Runtime API#
torch_tensorrt.runtime exposes a set of context managers and utility functions for
controlling TRT engine execution behavior after compilation. These APIs let you
opt in to CUDA graph capture, pre-allocated output buffers, and weight streaming
without recompiling the engine.
enable_cudagraphs#
Wraps a compiled torch.fx.GraphModule so that forward calls are captured and
replayed as a CUDA graph. See CUDAGraphs and the Output Allocator for a full explanation of the two
modes (whole-graph vs per-subgraph).
import torch_tensorrt
trt_model = torch_tensorrt.compile(model, ir="dynamo", arg_inputs=inputs)
with torch_tensorrt.runtime.enable_cudagraphs(trt_model) as cg_model:
# First call records the graph; subsequent calls replay it
output = cg_model(*inputs)
output = cg_model(*inputs) # fast replay
# CUDA graph recording is torn down on exit; trt_model is restored
Mode selection is automatic: if the model contains PyTorch fallback subgraphs,
the whole graph is captured using CudaGraphsTorchTensorRTModule (whole-graph mode);
if the model is pure TRT, per-subgraph CUDA graph capture is used.
Whole-graph CUDA graph capture requires fixed input shapes. If your model uses
data-dependent-shape ops, use enable_output_allocator instead (incompatible with
CUDA graphs).
enable_pre_allocated_outputs#
Allocates output tensors once at the start of the context and reuses them for every subsequent forward call. This eliminates the overhead of output buffer allocation on the critical path and is useful for latency-sensitive inference loops.
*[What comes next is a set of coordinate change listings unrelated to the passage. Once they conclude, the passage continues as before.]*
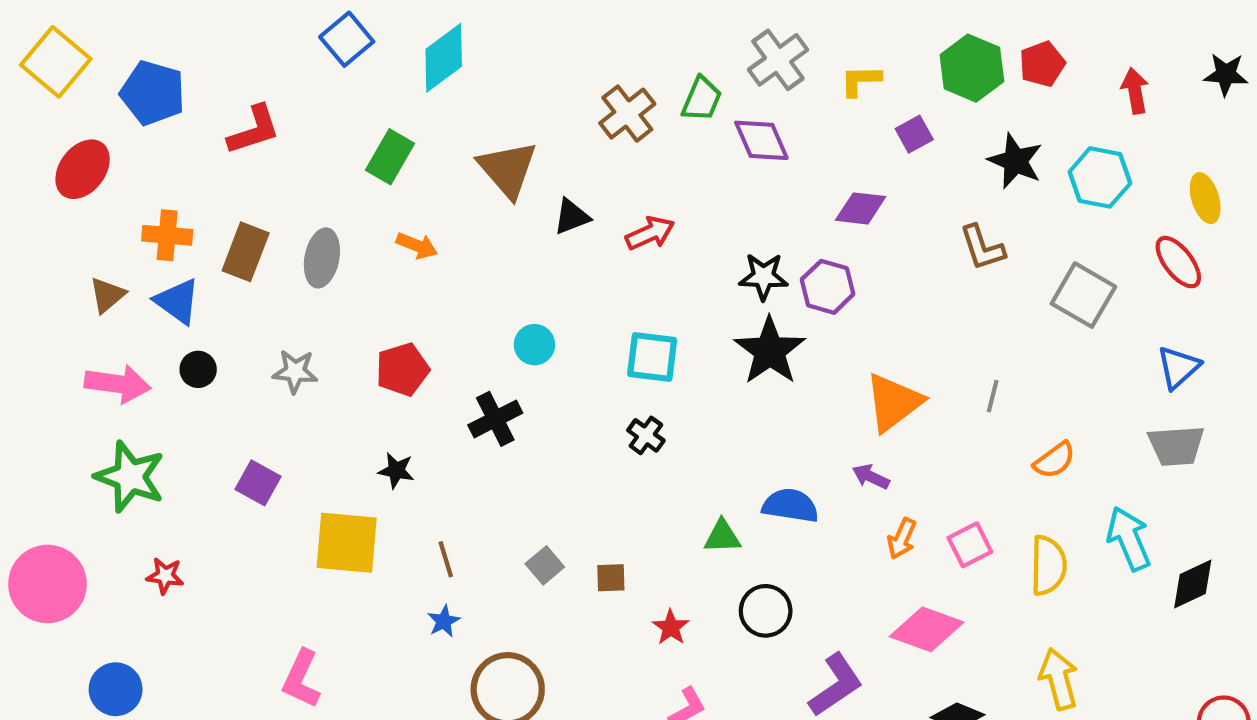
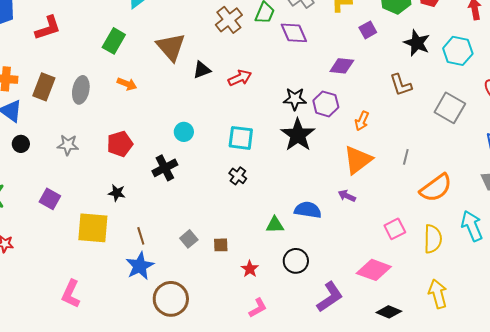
orange semicircle: (1055, 460) -> (436, 188), size x1.6
orange arrow: (902, 539) -> (362, 121), moved
blue star: (444, 621) -> (140, 266), size x1.8

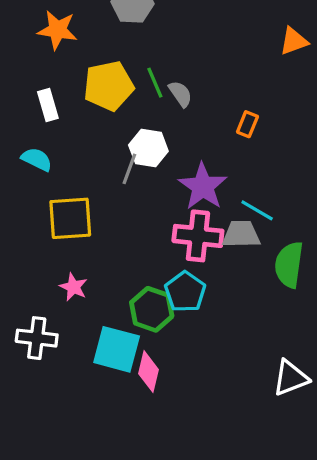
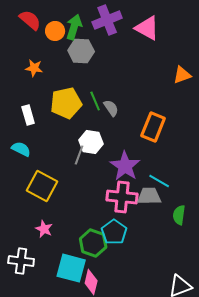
orange star: (57, 30) -> (34, 68), size x0.7
orange rectangle: (247, 124) -> (153, 127), size x1.8
yellow square: (70, 218) -> (42, 186), turned 32
green semicircle: (289, 265) -> (179, 215), size x0.7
with torch_tensorrt.runtime.enable_pre_allocated_outputs(trt_model) as pre_model:
for batch in dataloader:
output = pre_model(batch.cuda())
# output is valid until the next call
# Output pre-allocation is released on exit
Warning
The output tensors are overwritten in-place on each call. Copy them before the next forward pass if you need to retain the values:
with torch_tensorrt.runtime.enable_pre_allocated_outputs(trt_model) as pre_model:
result = pre_model(*inputs).clone() # clone before next call
enable_output_allocator#
Activates TRT’s dynamic output allocator for models with data-dependent output
shapes — ops like nonzero, unique, masked_select, or nms whose
output size is not known at compile time.
with torch_tensorrt.runtime.enable_output_allocator(trt_model) as dds_model:
# Works with variable-length outputs
indices = dds_model(mask_tensor)
On entry, use_output_allocator is enabled on each TRT submodule; on exit it is
disabled and the module reverts to standard static-allocation execution.
Note
enable_output_allocator is incompatible with CUDA graphs — do not nest
it inside enable_cudagraphs.
weight_streaming#
See Resource Management for a complete guide. In brief:
with torch_tensorrt.runtime.weight_streaming(trt_model) as ctx:
# Limit GPU memory used for weights to 1 GiB
ctx.device_budget = 1 * 1024**3
output = trt_model(*inputs)
# Budget is restored to the original value on exit
weight_streaming requires the model to be compiled with
enable_weight_streaming=True and use_explicit_typing=True.
set_cudagraphs_mode / get_cudagraphs_mode#
Low-level global CUDA graph mode control (useful for testing or profiling):
from torch_tensorrt.runtime import (
set_cudagraphs_mode,
get_cudagraphs_mode,
get_whole_cudagraphs_mode,
)
# Enable per-subgraph CUDA graphs globally
set_cudagraphs_mode(True)
print(get_cudagraphs_mode()) # True
print(get_whole_cudagraphs_mode()) # False
# Enable whole-graph CUDA graphs via the context manager
with torch_tensorrt.runtime.enable_cudagraphs(trt_model) as cg_model:
print(get_whole_cudagraphs_mode()) # True (if model has fallback subgraphs)
Prefer enable_cudagraphs over manual set_cudagraphs_mode calls — the context
manager handles mode restoration on exit automatically.
set_multi_device_safe_mode#
Enables a thread-safe mode for running the same compiled TRT module on multiple CUDA devices concurrently. When enabled, the runtime serializes device context switches before each engine execution:
torch_tensorrt.runtime.set_multi_device_safe_mode(True)
# Now safe to call trt_model from multiple threads on different devices
output = trt_model(*inputs)
torch_tensorrt.runtime.set_multi_device_safe_mode(False)
This incurs a small overhead per forward call. Only enable it when genuinely running across multiple devices from the same Python process.